- Download the Spark Source of the version that you want in your CDH. This can be done either by getting the code from the git repository or just by downloading the source of the specific version from the apache spark site.
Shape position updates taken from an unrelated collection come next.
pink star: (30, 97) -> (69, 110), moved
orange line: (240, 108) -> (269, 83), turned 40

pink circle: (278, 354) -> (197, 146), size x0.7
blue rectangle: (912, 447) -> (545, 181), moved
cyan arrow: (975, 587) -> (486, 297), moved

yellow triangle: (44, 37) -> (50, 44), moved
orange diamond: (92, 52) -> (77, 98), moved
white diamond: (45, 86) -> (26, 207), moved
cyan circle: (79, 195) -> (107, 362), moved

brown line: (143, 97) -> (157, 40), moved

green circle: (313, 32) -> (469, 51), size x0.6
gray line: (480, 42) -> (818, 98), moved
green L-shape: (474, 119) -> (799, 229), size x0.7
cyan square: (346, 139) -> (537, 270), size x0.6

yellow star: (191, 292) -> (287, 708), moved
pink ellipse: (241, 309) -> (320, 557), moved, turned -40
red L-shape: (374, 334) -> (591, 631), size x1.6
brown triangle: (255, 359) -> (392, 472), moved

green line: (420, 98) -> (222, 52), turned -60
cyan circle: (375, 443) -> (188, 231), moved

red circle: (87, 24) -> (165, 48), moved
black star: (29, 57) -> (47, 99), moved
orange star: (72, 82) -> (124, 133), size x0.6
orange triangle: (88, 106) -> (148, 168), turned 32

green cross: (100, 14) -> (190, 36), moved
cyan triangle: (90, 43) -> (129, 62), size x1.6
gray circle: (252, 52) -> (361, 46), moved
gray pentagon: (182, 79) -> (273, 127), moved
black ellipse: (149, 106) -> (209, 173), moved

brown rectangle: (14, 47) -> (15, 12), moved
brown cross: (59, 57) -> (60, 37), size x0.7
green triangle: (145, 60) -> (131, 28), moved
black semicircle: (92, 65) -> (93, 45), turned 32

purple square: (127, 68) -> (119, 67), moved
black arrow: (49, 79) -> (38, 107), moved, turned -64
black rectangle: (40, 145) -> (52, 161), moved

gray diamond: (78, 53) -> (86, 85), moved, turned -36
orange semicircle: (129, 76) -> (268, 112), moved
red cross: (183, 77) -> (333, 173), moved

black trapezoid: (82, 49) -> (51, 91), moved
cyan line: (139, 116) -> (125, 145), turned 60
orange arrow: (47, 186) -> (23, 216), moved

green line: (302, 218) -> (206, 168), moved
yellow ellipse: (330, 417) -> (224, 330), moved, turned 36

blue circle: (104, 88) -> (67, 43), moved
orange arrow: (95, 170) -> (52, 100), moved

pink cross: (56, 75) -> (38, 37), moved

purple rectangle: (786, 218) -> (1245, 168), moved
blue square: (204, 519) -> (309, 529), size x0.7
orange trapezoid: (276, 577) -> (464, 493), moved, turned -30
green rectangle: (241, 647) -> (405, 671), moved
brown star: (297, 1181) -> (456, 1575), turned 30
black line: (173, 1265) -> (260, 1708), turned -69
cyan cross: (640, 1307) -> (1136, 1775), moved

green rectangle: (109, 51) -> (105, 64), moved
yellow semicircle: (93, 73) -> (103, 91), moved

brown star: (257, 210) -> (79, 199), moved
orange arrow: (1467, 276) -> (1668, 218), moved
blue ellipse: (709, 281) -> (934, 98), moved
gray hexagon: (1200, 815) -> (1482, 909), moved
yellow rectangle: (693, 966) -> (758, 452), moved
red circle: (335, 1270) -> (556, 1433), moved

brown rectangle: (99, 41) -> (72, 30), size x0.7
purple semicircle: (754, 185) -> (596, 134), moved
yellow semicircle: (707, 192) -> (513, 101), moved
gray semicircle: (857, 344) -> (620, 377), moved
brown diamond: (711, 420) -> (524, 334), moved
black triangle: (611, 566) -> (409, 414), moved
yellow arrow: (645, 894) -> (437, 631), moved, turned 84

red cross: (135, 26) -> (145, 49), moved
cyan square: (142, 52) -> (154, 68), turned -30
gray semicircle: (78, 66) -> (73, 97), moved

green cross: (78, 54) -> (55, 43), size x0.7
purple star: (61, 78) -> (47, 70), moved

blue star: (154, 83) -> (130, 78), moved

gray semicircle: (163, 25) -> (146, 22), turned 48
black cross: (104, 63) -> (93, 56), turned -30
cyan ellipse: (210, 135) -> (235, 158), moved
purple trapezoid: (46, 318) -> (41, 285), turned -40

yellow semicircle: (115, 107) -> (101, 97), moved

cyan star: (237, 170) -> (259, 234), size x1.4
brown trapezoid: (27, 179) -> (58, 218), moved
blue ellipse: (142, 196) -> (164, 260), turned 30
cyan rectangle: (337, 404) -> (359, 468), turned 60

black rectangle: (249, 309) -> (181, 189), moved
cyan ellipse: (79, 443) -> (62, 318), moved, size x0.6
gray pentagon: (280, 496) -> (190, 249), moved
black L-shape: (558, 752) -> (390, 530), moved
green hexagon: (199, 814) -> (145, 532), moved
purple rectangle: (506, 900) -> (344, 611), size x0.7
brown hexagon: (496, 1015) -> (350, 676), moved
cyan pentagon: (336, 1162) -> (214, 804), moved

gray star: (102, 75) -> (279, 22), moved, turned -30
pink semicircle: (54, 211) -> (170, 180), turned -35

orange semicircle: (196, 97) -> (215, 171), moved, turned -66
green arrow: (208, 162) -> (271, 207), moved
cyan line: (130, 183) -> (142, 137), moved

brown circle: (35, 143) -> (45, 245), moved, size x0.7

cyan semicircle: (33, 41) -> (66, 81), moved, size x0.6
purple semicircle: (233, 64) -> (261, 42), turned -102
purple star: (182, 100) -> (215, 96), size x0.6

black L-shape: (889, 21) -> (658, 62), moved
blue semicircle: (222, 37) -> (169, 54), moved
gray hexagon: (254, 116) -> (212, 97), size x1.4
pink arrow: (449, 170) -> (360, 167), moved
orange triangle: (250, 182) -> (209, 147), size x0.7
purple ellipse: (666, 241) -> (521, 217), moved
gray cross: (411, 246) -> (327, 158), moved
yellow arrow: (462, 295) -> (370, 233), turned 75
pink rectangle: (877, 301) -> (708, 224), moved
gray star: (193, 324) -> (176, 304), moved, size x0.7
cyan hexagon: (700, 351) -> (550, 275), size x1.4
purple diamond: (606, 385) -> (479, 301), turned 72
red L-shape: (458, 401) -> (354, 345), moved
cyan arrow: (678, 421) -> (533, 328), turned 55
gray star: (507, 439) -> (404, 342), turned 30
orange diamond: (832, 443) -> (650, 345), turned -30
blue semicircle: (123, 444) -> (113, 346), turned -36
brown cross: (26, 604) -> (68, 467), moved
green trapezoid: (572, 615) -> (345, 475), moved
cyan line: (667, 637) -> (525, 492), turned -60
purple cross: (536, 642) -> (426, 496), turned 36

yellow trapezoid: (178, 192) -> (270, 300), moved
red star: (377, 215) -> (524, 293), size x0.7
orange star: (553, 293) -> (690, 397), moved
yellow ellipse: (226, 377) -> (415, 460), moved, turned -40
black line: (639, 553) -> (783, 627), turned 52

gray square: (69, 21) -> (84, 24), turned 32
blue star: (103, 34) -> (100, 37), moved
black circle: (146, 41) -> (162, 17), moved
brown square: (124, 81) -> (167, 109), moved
Here is how to get the source for a specific version from git
To get the latest code from master use below
git clone git://github.com/apache/spark.git
To get a specific maintenance branch with stability fixes on top of Spark 1.5
git clone git://github.com/apache/spark.git -b branch-1.5
- cd /spark
- execute the below command to build spark libraries from source
make-distribution.sh -Phadoop-2.6 -Pyarn -Dhadoop.version=2.6.0-cdh5.5.0 -DskipTests -Phive -Phive-thriftserver
- Spark needs to be built with -Phive and -Phive-thriftserver options to get the thrift server as part of the distribution
- Maven versions needs to be 3.3 or higher and need to make sure Maven has enough heap memory (1-2 GB) allotted via Xmx settings
- it will take around 15 -30 mins and will the spit the libraries into the folder /dist
spark-examples-1.5.1-hadoop2.6.0-cdh5.5.0.jar spark-assembly-1.5.1-hadoop2.6.0-cdh5.5.0.jar spark-1.5.1-cdh5.5.0-yarn-shuffle.jar
- Stop the Spark service on your cluster.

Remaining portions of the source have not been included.